Green contract awards show a significant 5.6% return when tested in a 3-day event study analysis using market-adjusted CARs.
This is the key finding from the study conducted by TenderAlpha and Penn State University on the differential response of stock prices to green public contract awards.
The preliminary analysis, which used two of TenderAlpha’s data feeds - the Unified Global Government Contracts Feed and the Global Green Public Procurement Contracts Feed - showed that on average the market responds positively to green contract awards when various benchmark models are used to estimate abnormal returns.
Table 1 below shows the average returns around green (about 4% of the contracts) and non-green contracts.

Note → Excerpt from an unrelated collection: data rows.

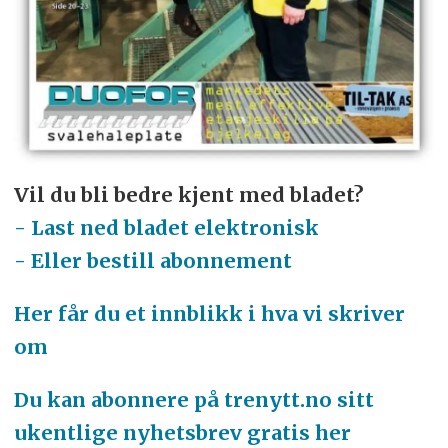
Vil du bli bedre kjent med bladet?
- Last ned bladet elektronisk
- Eller bestill abonnement
Her får du et innblikk i hva vi skriver
om
Du kan abonnere på trenytt.no sitt
ukentlige nyhetsbrev gratis her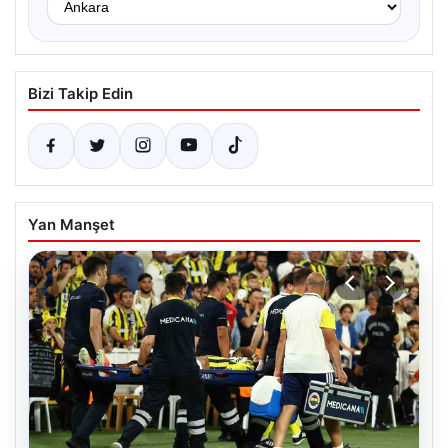
Bizi Takip Edin
Yan Manşet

Green | Non-green | Difference | |
Market adjusted CAR (%) | 0.056 | -0.008 | 0.064∗∗ |
FF CAR (%) | 0.046 | -0.013 | 0.059∗∗ |
FFM CAR (%) | 0.058 | -0.004 | 0.062∗∗ |
Market adjusted BHAR (%) | 0.037 | -0.023 | 0.060∗ |
FF BHAR (%) | 0.029 | -0.027 | 0.056∗ |
FFM BHAR (%) | 0.040 | -0.019 | 0.059∗ |
Table 1 source: Preliminary analysis by Mihail Velikov and Han Xiao from Penn State University
Further, the research also sought results where CAR is the 3-day cumulative abnormal returns based on different adjustments, Market, FF3, and FFM, as well as where BHAR is the 3-day buy-and-hold abnormal returns based on different adjustments, Market, FF3, and FFM.